If we are to heal our ailing national integrity, we absolutely cannot tolerate the mistake perpetrated by David Brooks in his Op-ed piece, “The Values Question.” (Nov. 24, New York Times)
Brooks claims that affordable healthcare requires a trade-off between commerce and wellbeing. For him, it’s a cost-benefit analysis, and the right answer is necessarily relative: it simply depends on what standard we choose to embrace.
To make things worse, he pits decency against vitality and youth against age, a weird and disturbing linkage of concepts:
“Reform [affordable healthcare] would make us a more decent society, but also a less vibrant one. It would ease the anxiety of millions at the cost of future growth ... America would be a less youthful, ragged and unforgiving nation, and a more middle-aged, civilized and sedate one.”
For a brilliant man, Brooks is chasing so many chimeras that I’m baffled at where to begin.
First of all, the view that the right thing to do is relative to what values we choose is called moral relativism; and it is a shameful, indefensible standard of conduct.
When I teach Intro Ethics, every other eighteen-year-old in the class believes that there is no ultimate judge beyond convention, and that therefore murder isn’t really wrong. Nor is slavery, rape, or any other so-called crime. But by the end of the class, most of them realize they don’t actually espouse this view.
Brooks, however, seems stuck at moral level a few years past pubescence. His reduction of human misery to a “values question” would make a machete-wielding Hutu proud.

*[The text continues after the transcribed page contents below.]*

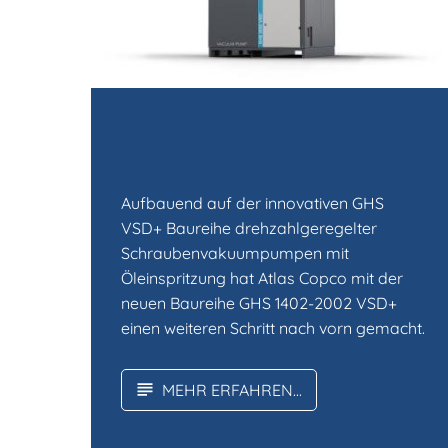
Aufbauend auf der innovativen GHS
VSD+ Baureihe drehzahlgeregelter
Schraubenvakuumpumpen mit
Öleinspritzung hat Atlas Copco mit der
neuen Baureihe GHS 1402-2002 VSD+
einen weiteren Schritt nach vorn gemacht.
MEHR ERFAHREN...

It’s not that healthcare for the needy would make us “more decent,” as Brooks asserts. It would make us decent as opposed to degenerate. No matter how you spin it, denying millions of people relief from easily curable pain is wicked. We aren’t talking dismissible twinges and aches of a minor variety; we’re talking chronic uninvited pain that cripples or even kills. Let 40 million hard-working citizens languish in fear, suffer secretly, and lose their life savings by going to the hospital to get basic relief?
“Yeah, that’s an option, sure. It’s better for our pocketbooks, not to mention our youths.” That’s what Brooks implies when he sets up his argument, pitting the old and decrepit versus the young and fantastic. But young people get sick, and seniors contribute to the vitality of the community in many ways.

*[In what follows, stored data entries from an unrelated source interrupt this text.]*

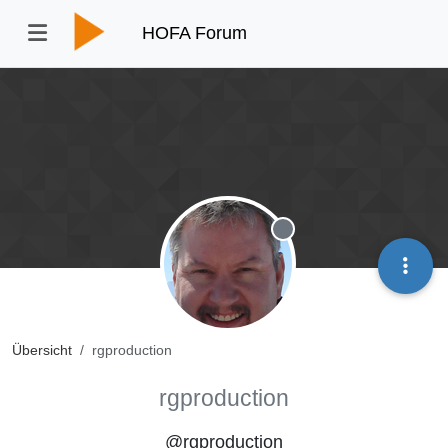
HOFA Forum
Offline
Übersicht
rgproduction
rgproduction
@rgproduction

Brooks has committed another error of false bifurcation. In other words, his picture of the situation is fundamentally wrong, and so any argument he formulates from that picture is specious.

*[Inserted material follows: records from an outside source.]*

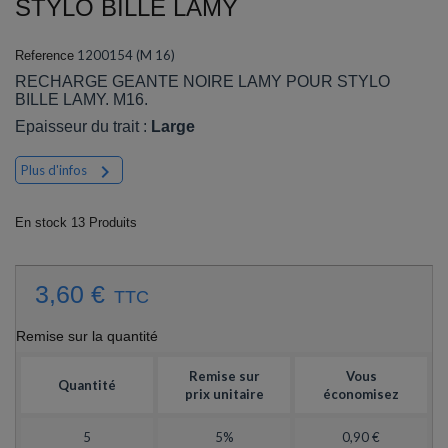
STYLO BILLE LAMY
1200154 (M 16)
Reference
RECHARGE GEANTE NOIRE LAMY POUR STYLO
BILLE LAMY. M16.
Epaisseur du trait :
Large

Plus d'infos
En stock
13 Produits
3,60 €
TTC
Remise sur la quantité
Remise sur
Vous
Quantité
prix unitaire
économisez
5
5%
0,90 €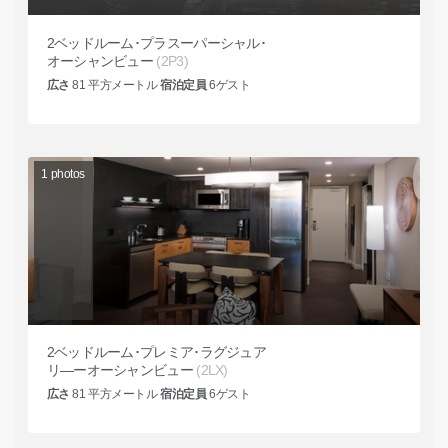
2ベッドルーム･プラスーパーシャル･
オーシャンビュー
(2P3)
広さ
81
平方メートル
宿泊定員
6
ゲスト
1
photos
2ベッドルーム･プレミア･ラグジュア
リ―ーオーシャンビュー
(2LX)
広さ
81
平方メートル
宿泊定員
6
ゲスト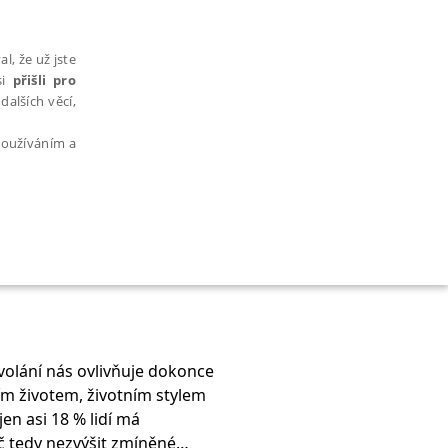
l, že už jste
si
přišli pro
dalších věcí,
 používáním a
AŘAZENÉ SOUBORY
ovolání nás ovlivňuje dokonce
ím životem, životním stylem
bytně nutných souborů cookie správně používat.
en asi 18 % lidí má
oč tedy nezvýšit zmíněné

Heck, what about the rest of us, who are neither decrepit nor brimming with winsome vitality? Where do us betweeners fit in Brooks’ beautiful-or-ugly world?
The common sense truth about a crowded Earth is that we’re all in this together; and if we let ourselves be deluded into “us versus them,” we’re all going down, vituperating and calumniating.
Nor is it a trade-off between freedom on one side and health on the other. What Brooks ignores is the simple truth: health goes hand in hand with freedom. Duh!
Peace of mind, confidence, ability to focus on artistic, spiritual or entrepreneurial goals. What use is freedom if you are abandoned and sick, or always having to worry about it. When most of us think freedom, we think room for the mind and heart to grow. We don’t envision a giveaway for the Beasts, corporations without oversight, scheming to grub more profit.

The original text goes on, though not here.